The HSYNC logic of the ATV750 will not fit in a 22V10, so I decided to use a 74HC393 counter and a 22V10.

At this point I wonder if I am actually saving much by using PAL chips, but I am saving many chips and even more if I integrate the pixel graphics board as well.

Andy Rea's ULA replacement design is interesting. There is no /RFSH signal to the ULA so obviously this has to be recreated inside. Andy uses a 3-bit counter that is reset by the /M1 signal and clocked by twice the CPU clock. We know when refresh occurs after /M1, and thus when to force a NOP instruction on the bus.

It seems there are several ways to implement the ZX81 logic.

2023-09-08

Had  look at my genuine original ZX81 board to see why it was not working.
I printed out the circuit and went to work with a meter and highlighter pens.
I noticed that some of the data lines do not connect between the RAM and the ROM.

Either my meter is faulty or many connections are faulty. 
Have the solder joints started going dry from age?
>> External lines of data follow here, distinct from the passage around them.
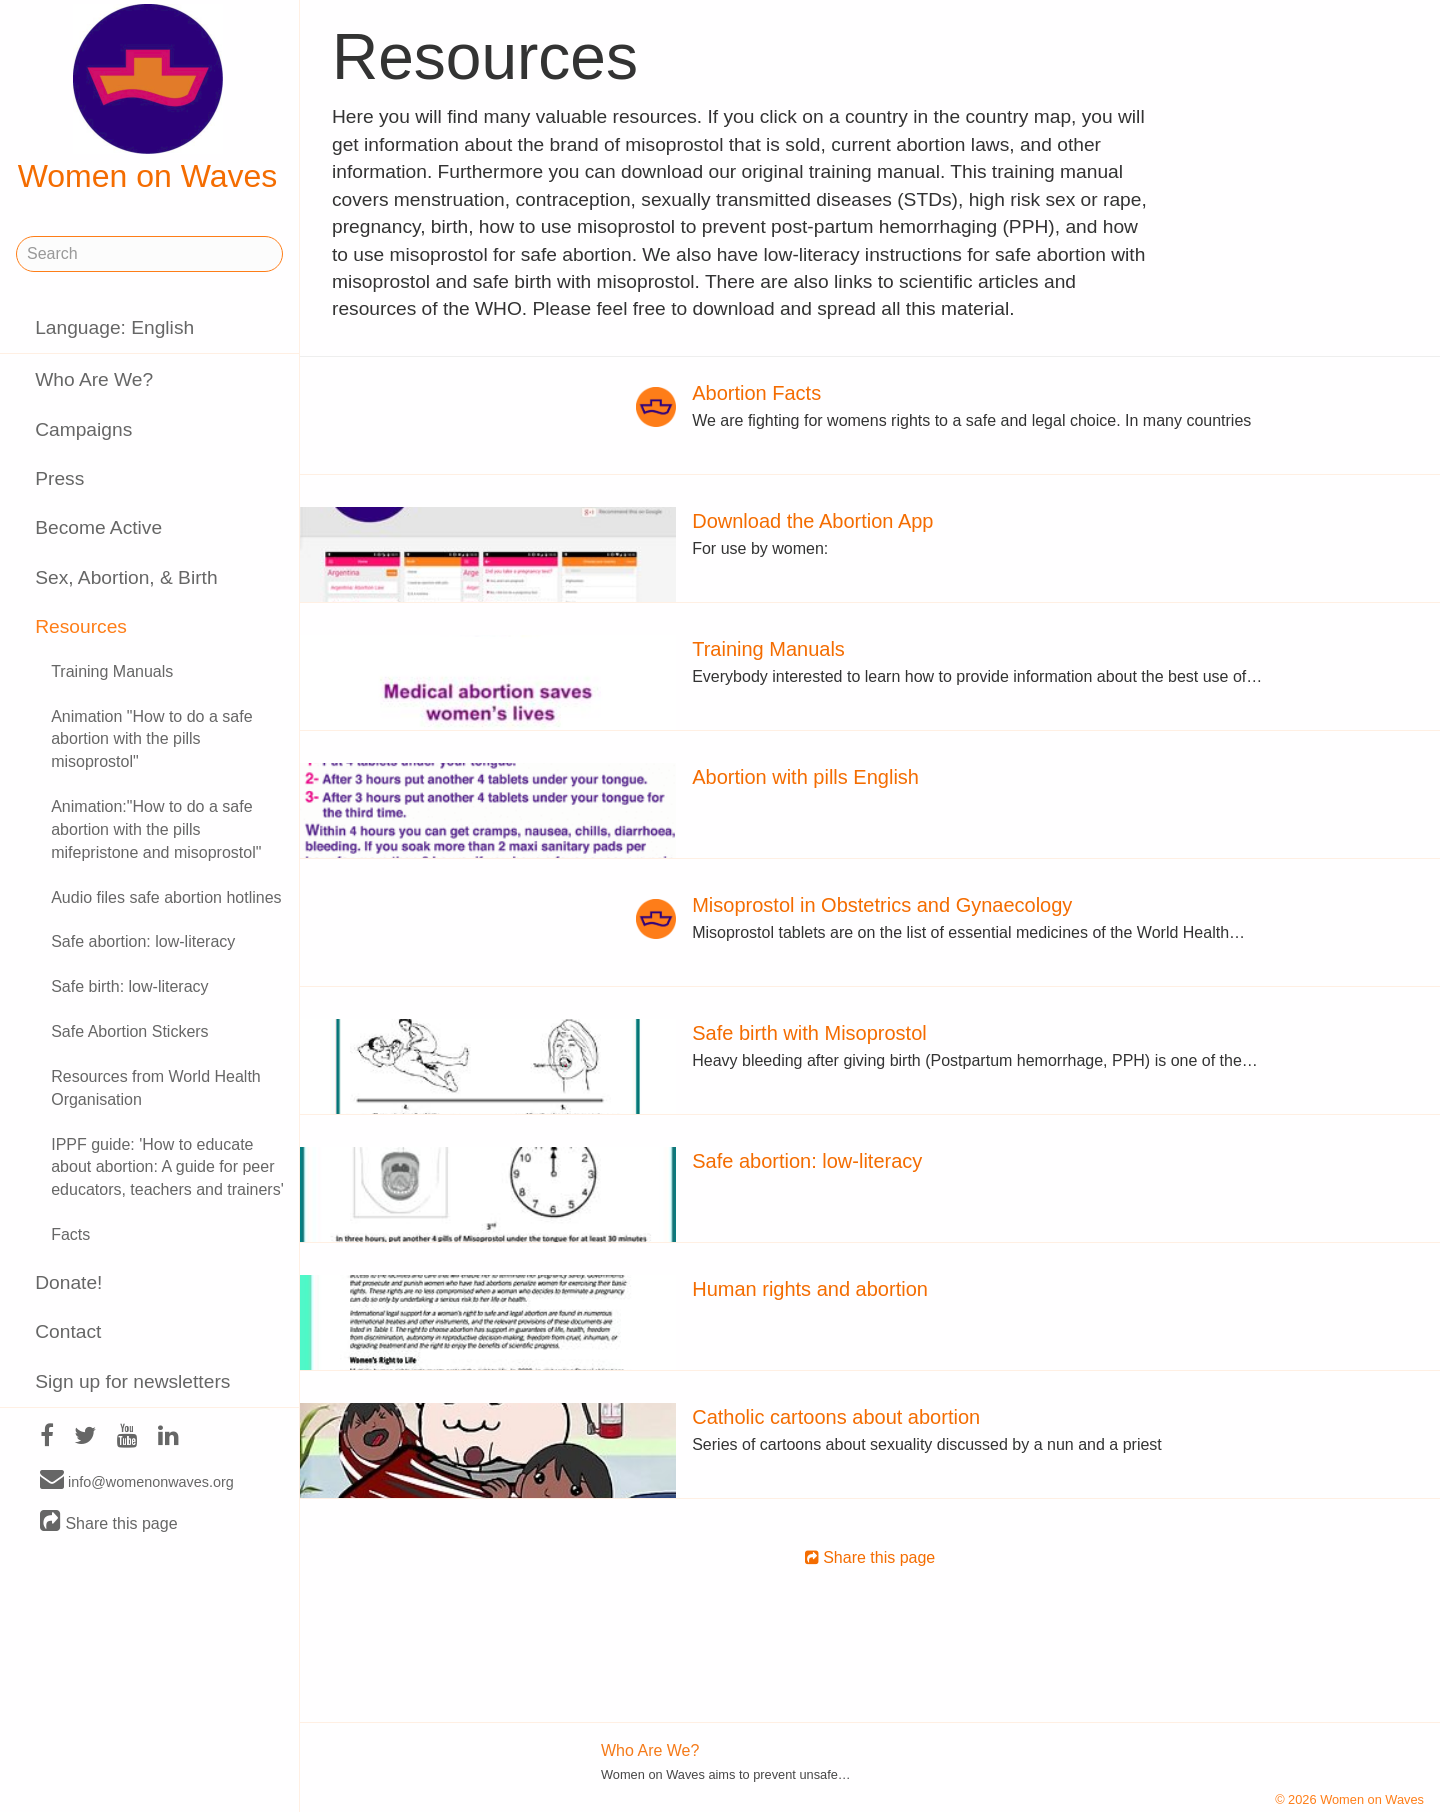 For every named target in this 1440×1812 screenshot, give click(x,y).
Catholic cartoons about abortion (836, 1417)
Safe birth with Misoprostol (809, 1033)
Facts (70, 1234)
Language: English (114, 327)
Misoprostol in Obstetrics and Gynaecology (882, 905)
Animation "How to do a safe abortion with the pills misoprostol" (151, 739)
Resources (81, 626)
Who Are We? (94, 379)
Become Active (98, 527)
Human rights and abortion (810, 1289)
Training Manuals (112, 671)
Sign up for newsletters (132, 1381)
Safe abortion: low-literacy (143, 941)
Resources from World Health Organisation (156, 1088)
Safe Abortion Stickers (129, 1031)
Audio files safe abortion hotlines (166, 897)
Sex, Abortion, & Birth (126, 577)
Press (59, 478)
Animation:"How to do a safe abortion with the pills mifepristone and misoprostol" (156, 829)
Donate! (68, 1282)
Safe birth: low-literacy (129, 986)
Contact (68, 1331)
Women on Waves (148, 99)
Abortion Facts (756, 393)
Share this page (109, 1522)
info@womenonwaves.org (137, 1481)
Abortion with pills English (805, 777)
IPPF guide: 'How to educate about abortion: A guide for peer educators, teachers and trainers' (167, 1167)
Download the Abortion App (812, 521)
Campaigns (83, 429) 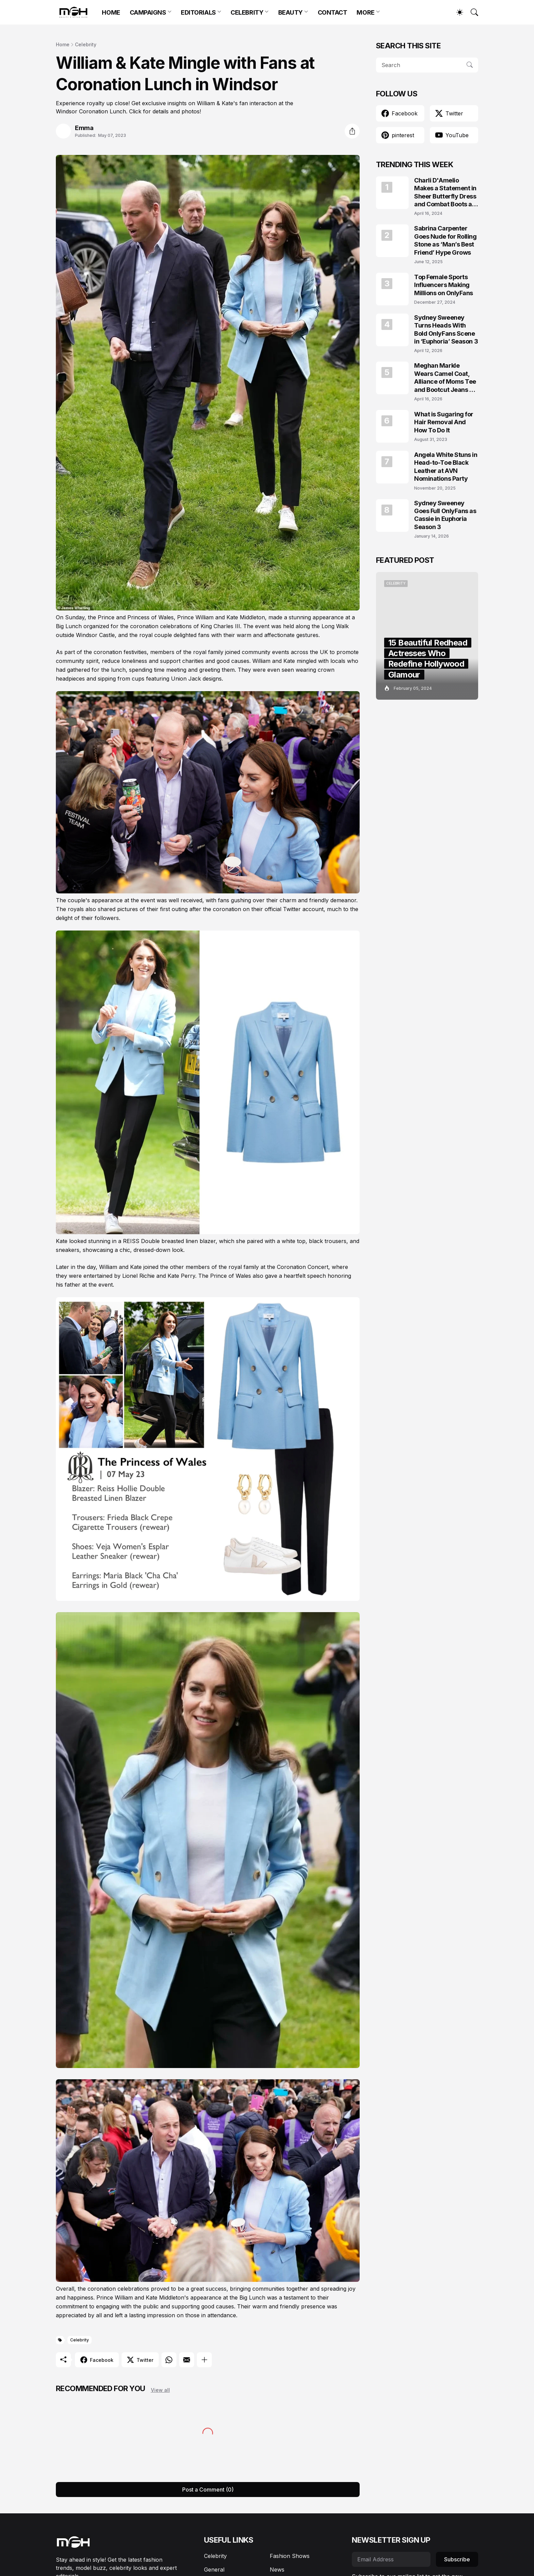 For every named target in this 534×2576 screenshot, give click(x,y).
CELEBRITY (247, 12)
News (277, 2569)
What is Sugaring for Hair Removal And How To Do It (443, 422)
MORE (365, 12)
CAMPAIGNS (148, 12)
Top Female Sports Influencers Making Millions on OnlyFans (443, 285)
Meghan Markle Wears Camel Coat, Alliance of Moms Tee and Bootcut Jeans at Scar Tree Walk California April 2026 (445, 378)
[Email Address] (391, 2559)
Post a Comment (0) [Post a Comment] (208, 2489)
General (214, 2569)
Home (62, 44)
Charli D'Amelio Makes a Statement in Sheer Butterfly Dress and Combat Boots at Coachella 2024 (445, 192)
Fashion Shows (290, 2556)
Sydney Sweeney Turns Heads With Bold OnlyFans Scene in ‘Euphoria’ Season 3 (446, 329)
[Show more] (204, 2359)
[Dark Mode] (456, 12)
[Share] (352, 131)
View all (160, 2390)
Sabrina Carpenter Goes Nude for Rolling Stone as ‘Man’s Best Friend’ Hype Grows (445, 240)
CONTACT (332, 12)
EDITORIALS (198, 12)
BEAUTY (290, 12)
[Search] (471, 12)
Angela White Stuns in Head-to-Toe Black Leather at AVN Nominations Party (445, 466)
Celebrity (85, 44)
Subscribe (457, 2559)
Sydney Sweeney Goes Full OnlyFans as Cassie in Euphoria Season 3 (445, 514)
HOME (111, 12)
With this many faults, I'm considering buying a replacement because this will be cheaper in the value of my time.

Meanwhile, I shall set it aside and proceed with using the ZX80 board, which is at least running ZX81 BASIC.

I suspect I was in the middle of modding my boards to use a single ROM, and didn't leave it in a working condition.

2023-09-10

Installed WinCUPL on an old Intel i3 laptop. It is slow, but maybe upgrading it to an SSD might fix that. Right now, compiling small GAL chips is not a processor-intensive task. 

I started it compiling logic so I shall be able to try some experiments soon.